(DIRECTIONS FOR THIS TASK) Output exactly the lines below, starting with the line that has "GPU ARM Mali-T860 MP2" and going on through the line that has "16 ALTRI PRODOTTI CHE POTREBBERO", both included, and no other lines.

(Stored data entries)
++++++++
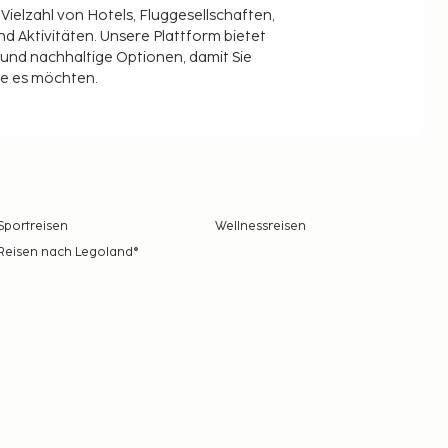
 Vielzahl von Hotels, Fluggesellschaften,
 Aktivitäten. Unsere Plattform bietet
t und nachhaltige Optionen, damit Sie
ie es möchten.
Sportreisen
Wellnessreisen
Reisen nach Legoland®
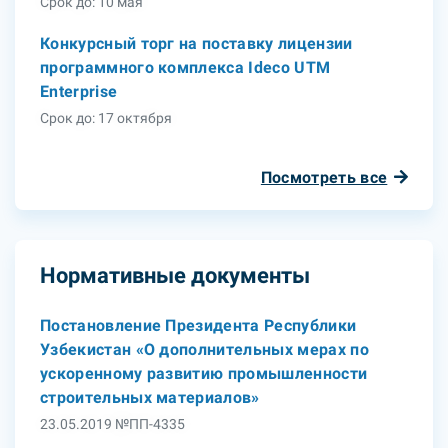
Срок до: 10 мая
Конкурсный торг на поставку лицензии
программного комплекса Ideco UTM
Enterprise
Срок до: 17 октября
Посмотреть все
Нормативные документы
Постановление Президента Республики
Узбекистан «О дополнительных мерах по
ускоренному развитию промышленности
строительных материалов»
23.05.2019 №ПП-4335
++++++++
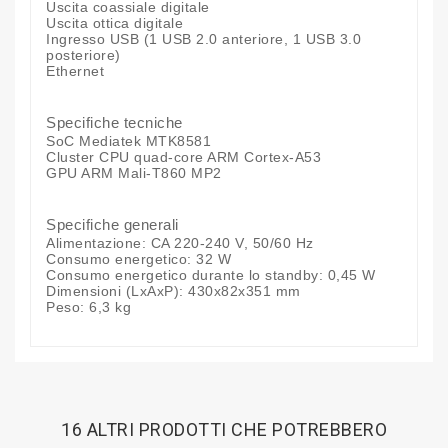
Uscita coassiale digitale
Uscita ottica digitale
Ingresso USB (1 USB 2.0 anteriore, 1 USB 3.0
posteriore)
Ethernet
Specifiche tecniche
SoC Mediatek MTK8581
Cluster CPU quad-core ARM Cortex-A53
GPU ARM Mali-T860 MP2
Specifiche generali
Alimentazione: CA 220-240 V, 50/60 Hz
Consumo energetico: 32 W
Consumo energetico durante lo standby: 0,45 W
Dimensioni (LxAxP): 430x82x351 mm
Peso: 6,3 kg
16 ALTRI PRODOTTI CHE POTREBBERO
++++++++
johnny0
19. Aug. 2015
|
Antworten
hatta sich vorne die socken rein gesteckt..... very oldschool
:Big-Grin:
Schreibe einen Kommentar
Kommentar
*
++++++++
(FINISHED TASK)
GPU ARM Mali-T860 MP2
Specifiche generali
Alimentazione: CA 220-240 V, 50/60 Hz
Consumo energetico: 32 W
Consumo energetico durante lo standby: 0,45 W
Dimensioni (LxAxP): 430x82x351 mm
Peso: 6,3 kg
16 ALTRI PRODOTTI CHE POTREBBERO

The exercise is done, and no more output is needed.